# How to use OLS or NLS on very small sample size?

right now I am facing the problem of handling a very small sample size which consists of 8 observations with 24 variables.

I would like to do first just simple OLS with one dependent and 23 independent variables and use these coefficients to estimate NLS estimates. These estimates will be used for further studies.

The problem obviously is that I got more parameters than observations. I tried to bootstrap my observations and just do simple OLS with a handful of parameter with bootstrap repetitions between 50 and 50,000 to improve my results, however, in fact, the significance of some coefficients even decreased.

Is it even possible to derive somewhat significant coefficients here? What else can I do? I am new here, so I dont know yet how to include a table with exemplary data. Sorry.

Thanks for any help, TheJoez

• The bootstrap will probably not help you. You may want to look at regularisation techniques like the Lasso, Generalized Elastic Nets and so forth. – Stephan Kolassa Jan 10 '13 at 10:16
• Is there a reason why bootstrap does not work here? – TheJoez Jan 10 '13 at 11:35
• If you bootstrap your eight observations, you will end up with a bootstrapped dataset with again eight observations and 24 variables, and you still have the problem of $p>N$. Of course you can do (some kind of) OLS fitting and assess the variability of estimates with the bootstrap, but this will be determined more by how your software does fitting in this context, perhaps even by the order of your 24 variables. – Stephan Kolassa Jan 10 '13 at 11:50
• Oh sure, $p>N$ remains.
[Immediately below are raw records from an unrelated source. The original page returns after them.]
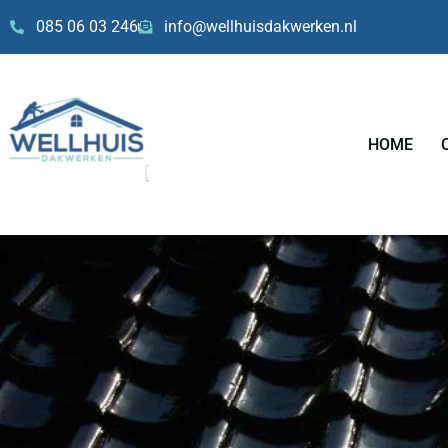
Skip
085 06 03 246
info@wellhuisdakwerken.nl
to
content
HOME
Thanks for opening my eyes. ;-) – TheJoez Jan 10 '13 at 12:55
• Bootstrapping often does not work as expected with small datasets, anyway: it is valid only asymptotically (for larger amounts of data). But more to the point, either model is worthless, because it will produce an absolutely perfect fit and its parameters will not be identifiable (assuming the independent variables don't have hugely reduced rank). – whuber Jan 10 '13 at 13:49

Your problem is not new and a whole chapter ("High-Dimensional Problems") of this book is dedicated to such cases where the number of variables $p$ is much bigger than the number of observations $N$. Numerous ways are possible.